Today, I think about how to quickly determine the power of Npower 2. Here is a summary.
I. The fastest way:
(Number & Number - 1 ) = 0
Cause: Because the Npower of 2 is converted to binary 10 ...... 0 (except 0 ). And the number of digits-1 on the top. The result is 0. For example. The binary value of 8 is 1000, and the binary value of 8-1 = 7 is 111. The result of the two phases is 0. The calculation is as follows.
1000
& 0111
----- --
0000
Code:
// Get a number from textbox
Long Number = Long . Parse (txbnumber. Text );
/// <Summary>
/// Use "and"
/// </Summary>
Private Void Useandmethod ()
{
If (Number = 1 )
{
Response. Write ( " No " );
Return ;
}
String Result = (Number & Number - 1 ). Tostring ();
If (Number & Number - 1 ) = 0 )
{
Response. Write ( " Yes " );
}
Else
{
Response. Write ( " No " );
}
}
2. Use mathematical functions (not as good as the first method)
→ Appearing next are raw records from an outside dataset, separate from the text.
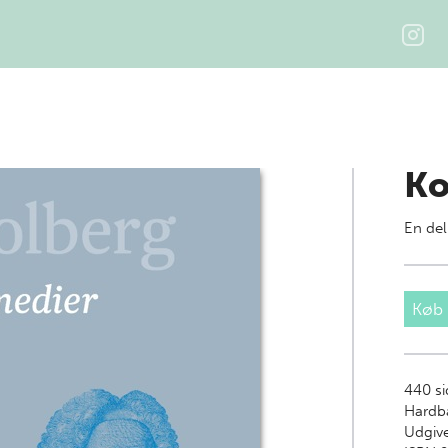
Ko
En del
Køb
440
si
Hardb
Udgive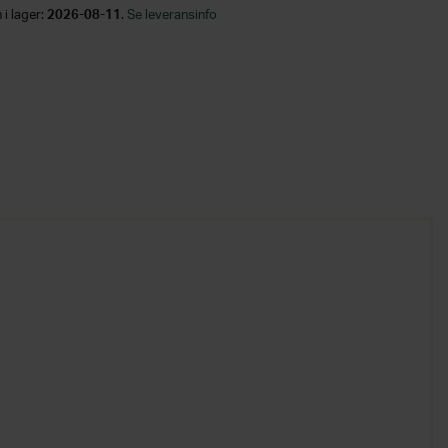
 i lager:
2026-08-11
.
Se leveransinfo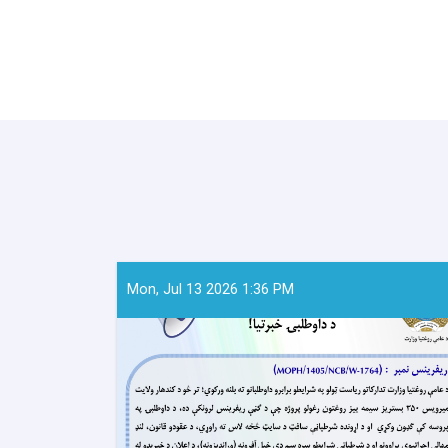
Mon, Jul 13 2026 1:36 PM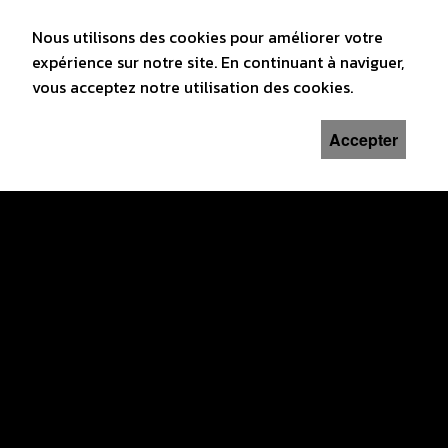
Nous utilisons des cookies pour améliorer votre
expérience sur notre site. En continuant à naviguer,
vous acceptez notre utilisation des cookies.
Accepter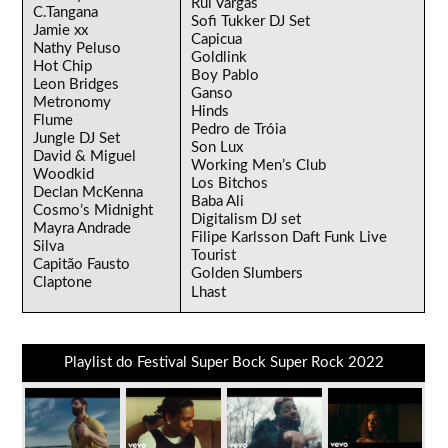
Rui Vargas
C.Tangana
Sofi Tukker DJ Set
Jamie xx
Capicua
Nathy Peluso
Goldlink
Hot Chip
Boy Pablo
Leon Bridges
Ganso
Metronomy
Hinds
Flume
Pedro de Tróia
Jungle DJ Set
Son Lux
David & Miguel
Working Men’s Club
Woodkid
Los Bitchos
Declan McKenna
Baba Ali
Cosmo’s Midnight
Digitalism DJ set
Mayra Andrade
Filipe Karlsson Daft Funk Live
Silva
Tourist
Capitão Fausto
Golden Slumbers
Claptone
Lhast
Playlist do Festival Super Bock Super Rock 2022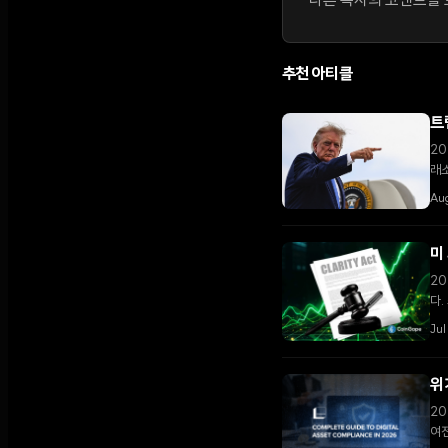
다른 독자의 코멘트를 보
추천 아티클
트
20
래소
다.
Au
미
20
다.
Ju
위
20
여전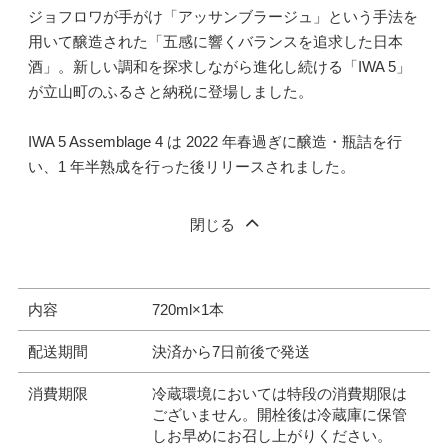
ジョフロワが手がけ「アッサンブラージュ」という手法を
用いて醸造された「五感に響くバランスを追求した日本
酒」。新しい調和を探求しながら進化し続ける「IWA 5」
が立山町のふるさと納税に登場しました。
IWA 5 Assemblage 4 は 2022 年春過ぎに醸造・瓶詰を行
い、1 年半熟成を行った後リリースされました。
閉じる
内容
720ml×1本
配送期間
決済から7日前後で発送
消費期限
冷蔵環境においては特段の消費期限は
ございません。開栓後は冷蔵庫に保管
しお早めにお召し上がりください。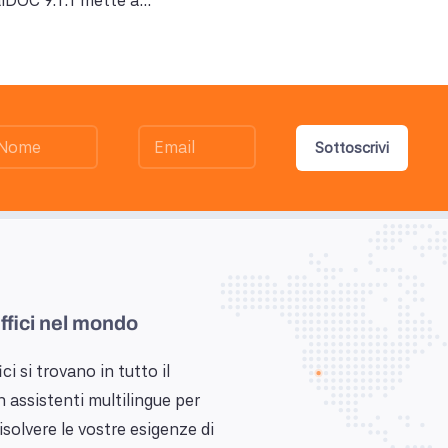
lDOC 9.1.1 mette a...
Sottoscrivi
uffici nel mondo
ici si trovano in tutto il
assistenti multilingue per
risolvere le vostre esigenze di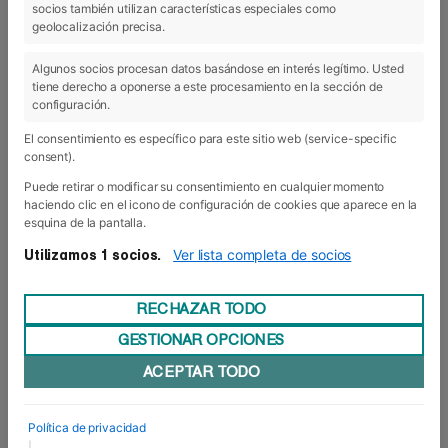
socios también utilizan características especiales como
geolocalización precisa.
29 Jun 2016
Algunos socios procesan datos basándose en interés legítimo. Usted
tiene derecho a oponerse a este procesamiento en la sección de
configuración.
El consentimiento es específico para este sitio web (service-specific
consent).
Puede retirar o modificar su consentimiento en cualquier momento
haciendo clic en el icono de configuración de cookies que aparece en la
esquina de la pantalla.
Ver lista completa de socios
Utilizamos 1 socios.
RECHAZAR TODO
GESTIONAR OPCIONES
ACEPTAR TODO
Graduación de los alumnos de Grado
Desde el pasado viernes 24 de junio, el mercado
Política de privacidad
laboral cuenta con dieciocho profesionales más
|
en las especialidades de Asistencia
// Get a number from textbox
Long Number = Long . Parse (txbnumber. Text );
/// <Summary>
/// Calculation using math. Log Method
/// </Summary>
Private Void Usemathlog ()
{
Datetime dtstart = Datetime. now;
Double Power = Math. Log (number, 2 );
Long Result = 0 ;
If (Int64.tryparse (power. tostring (), Out Result ))
{
Datetime dtend = Datetime. now;
Response. Write (number + " Yes 2 " + Power + " Power, time spent is " + Datediff (dtend, dtstart ));
}
Else
{
Datetime dtend = Datetime. now;
Response. Write (number + " Not the Npower of 2, " + " The power of proximity is: " + Power + " , The time spent is " + Datediff (dtend, dtstart ));
}
}
// Computing Time
Private String Datediff (datetime datetimeend, datetime datetimestart)
{
String Datediff = Null ;
Timespan ts1 = New Timespan (datetimeend. ticks );
Timespan ts2 = New Timespan (datetimestart. ticks );
Timespan TS = Ts1.subtract (ts2). duration ();
Datediff = TS. totalmilliseconds. tostring () + " Millisecond " ;
Return Datediff;
}
There are otherAlgorithm. Only two are listed here.